Starting solids for your little one can be a time filled with questions, concerns and preconceived ideas about “the right way” to introduce these foods. In this bog, I will address some common myths surrounding a baby’s first foods and hopefully I can calm your worries.

Get ready for a mess!

Get ready to take some adorable photos!

Get ready for this new milestone - the first of many!

Myth #1:

Veggies first.

I hear this all of the time. Parents believe that they must feed veggies first to avoid the baby only wanting fruits. While it is true, most babies (and adults) will prefer sweeter foods, there is no research to suggest giving veggies first is beneficial. I recommend giving whatever you want first. Avocados, pears, peas, applesauce (raviolis? just kidding) are good starting points. Offer a variety of tastes/ food groups/colors in no particular order. You can start with rice….or oatmeal or barley. You can mix pears with oatmeal. Enjoy it! Remember your baby’s stomach is small (between the size of a kiwi and an orange) so no need to fill an entire bowl with cereal. Start with about two tablespoons.

Myth #2:

Starting solids early will help the baby sleep through the night.

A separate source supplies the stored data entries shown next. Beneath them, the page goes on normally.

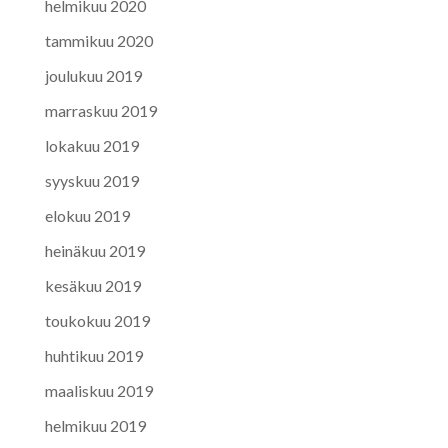
helmikuu 2020
tammikuu 2020
joulukuu 2019
marraskuu 2019
lokakuu 2019
syyskuu 2019
elokuu 2019
heinäkuu 2019
kesäkuu 2019
toukokuu 2019
huhtikuu 2019
maaliskuu 2019
helmikuu 2019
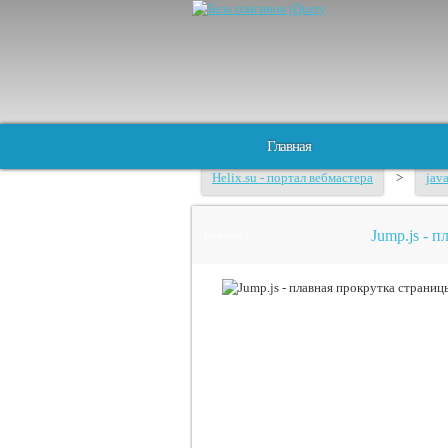
Главная
Helix.su - портал вебмастера
>
java
Jump.js - 
javascript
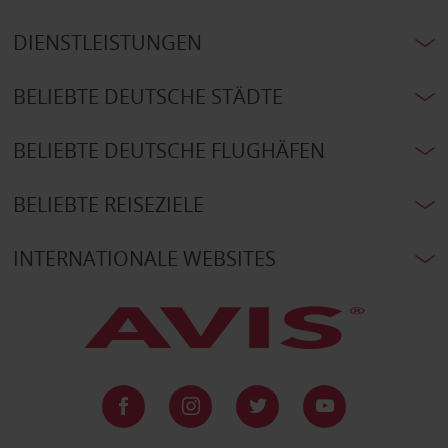
DIENSTLEISTUNGEN
BELIEBTE DEUTSCHE STÄDTE
BELIEBTE DEUTSCHE FLUGHÄFEN
BELIEBTE REISEZIELE
INTERNATIONALE WEBSITES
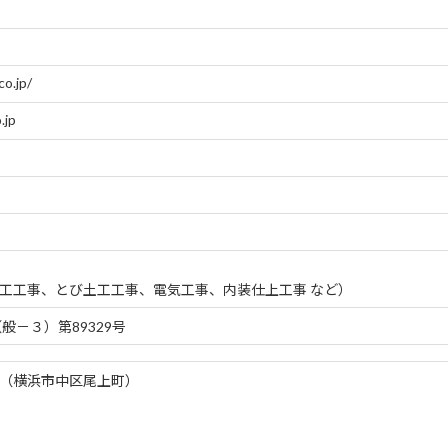
co.jp/
.jp
工工事、とび土工工事、電気工事、内装仕上工事 など）
般－３）第89329号
（横浜市中区尾上町）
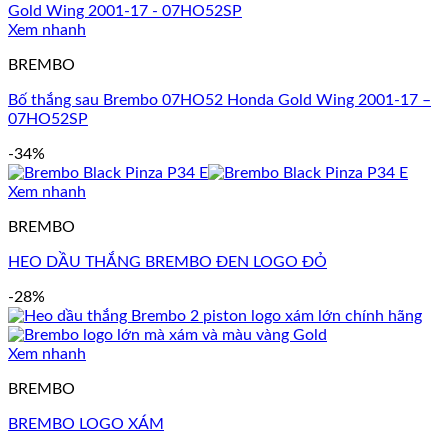
Xem nhanh
BREMBO
Bố thắng sau Brembo 07HO52 Honda Gold Wing 2001-17 –
07HO52SP
-34%
Xem nhanh
BREMBO
HEO DẦU THẮNG BREMBO ĐEN LOGO ĐỎ
-28%
Xem nhanh
BREMBO
BREMBO LOGO XÁM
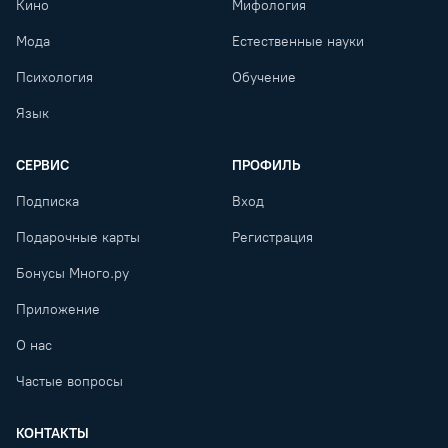
Кино
Мифология
Мода
Естественные науки
Психология
Обучение
Язык
СЕРВИС
ПРОФИЛЬ
Подписка
Вход
Подарочные карты
Регистрация
Бонусы Много.ру
Приложение
О нас
Частые вопросы
КОНТАКТЫ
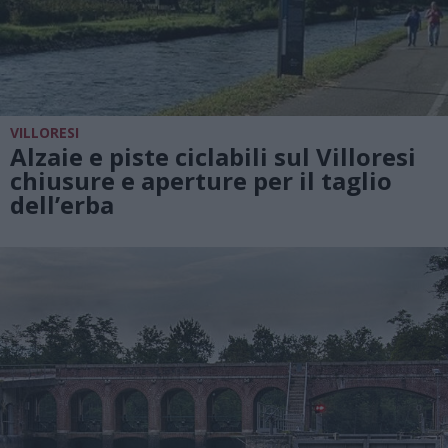
VILLORESI
Alzaie e piste ciclabili sul Villoresi
chiusure e aperture per il taglio
dell’erba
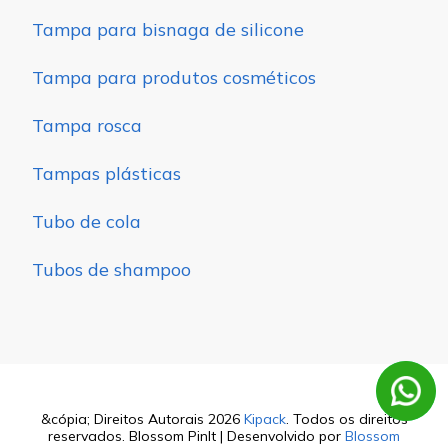
Tampa para bisnaga de silicone
Tampa para produtos cosméticos
Tampa rosca
Tampas plásticas
Tubo de cola
Tubos de shampoo
&cópia; Direitos Autorais 2026
Kipack
. Todos os direitos
reservados.
Blossom PinIt | Desenvolvido por
Blossom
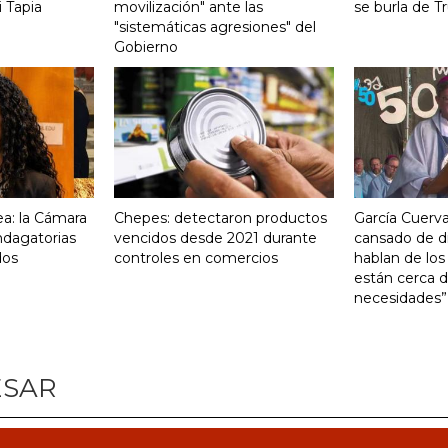
 Tapia
movilización" ante las
se burla de 
"sistemáticas agresiones" del
Gobierno
a: la Cámara
Chepes: detectaron productos
García Cuerva
indagatorias
vencidos desde 2021 durante
cansado de d
dos
controles en comercios
hablan de los
están cerca d
necesidades”
ESAR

Eating solid food is a developmental milestone and should not play a role in sleep goals. Seriously, if this was true, I would have given my 6 week olds a pureed, 5 course meal! Most babies are simply not ready before 4 months of age. They need to have good head control and the tongue thrust reflex must be gone. This is a normal human response to something placed in the mouth - tongue thrusts outward. This usually disappears at 4-6 months which is why we recommend waiting until then to practice with solids. Practice is just what it is at first. The baby needs to figure out how to get the food off the spoon, get the food from the front to the back of the mouth and then swallow. Be realistic with this new experience and be patient. It may even take a few weeks to get your baby eating regular meals. No worries as there main source of calories is from their formula or breastmilk. They do however need some supplemental food at 6 months to prevent vitamin deficiencies (mainly iron and zinc)especially if exclusively breastfed). Always get the ok from one of us that your little is ready for solids and ask us any questions that may come up. We are always here and willing to help.

Myth #3:

Infants cannot have dairy, nuts or any spices.

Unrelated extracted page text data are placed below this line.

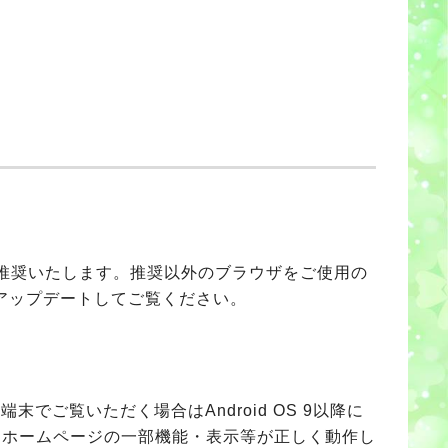
なることを推奨いたします。推奨以外のブラウザをご使用の
アップデートしてご覧ください。
端末でご覧いただく場合はAndroid OS 9以降に
合、当ホームページの一部機能・表示等が正しく動作し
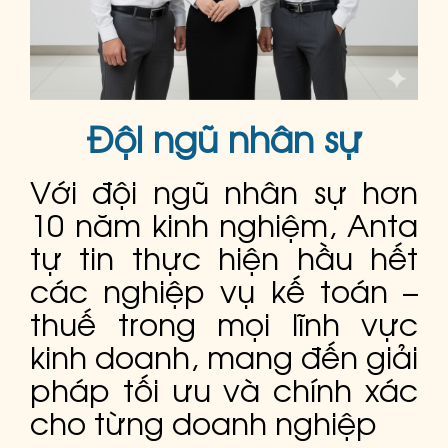
Đội ngũ nhân sự
Với đội ngũ nhân sự hơn
10 năm kinh nghiệm, Anta
tự tin thực hiện hầu hết
các nghiệp vụ kế toán –
thuế trong mọi lĩnh vực
kinh doanh, mang đến giải
pháp tối ưu và chính xác
cho từng doanh nghiệp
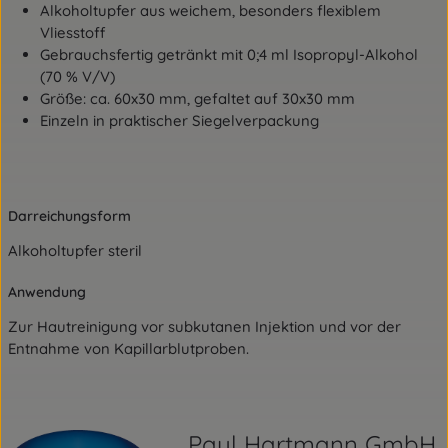
Alkoholtupfer aus weichem, besonders flexiblem
Vliesstoff
Gebrauchsfertig getränkt mit 0;4 ml Isopropyl-Alkohol
(70 % V/V)
Größe: ca. 60x30 mm, gefaltet auf 30x30 mm
Einzeln in praktischer Siegelverpackung
Darreichungsform
Alkoholtupfer steril
Anwendung
Zur Hautreinigung vor subkutanen Injektion und vor der
Entnahme von Kapillarblutproben.
Paul Hartmann GmbH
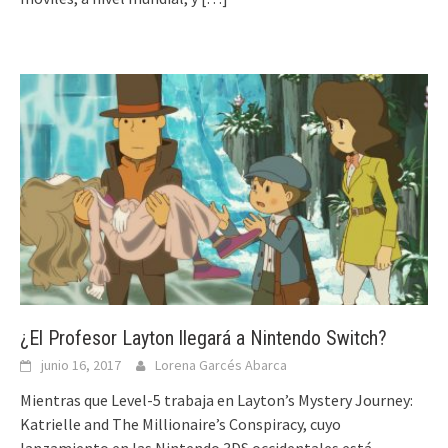
¿El Profesor Layton llegará a Nintendo Switch?
junio 16, 2017
Lorena Garcés Abarca
Mientras que Level-5 trabaja en Layton’s Mystery Journey:
Katrielle and The Millionaire’s Conspiracy, cuyo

I have one rule - no honey before a year. While I would recommend keeping foods bland to start with, by the time my kiddos are 10 months old they are eating a variety of pureed adult foods (sometimes with simple spices…ehemm ehemm, garlic?) and some store bought baby food. I’d love to say that I make separate, pureed, organic, food cubes with a baby blender type thing and store them in those cute freezer containers, but let’s be real. I have no time. I briefly dabbled in making some baby food with kid #1 but the little jars in Ingles were just too tempting for me. I envy you if you make your own, make me some for my toddlers! Just be careful not to load foods with extra salt or sugar. Keep it simple. Soon they will eat nothing but chicken nuggets and waffles and then you will need to bring out the creative juices.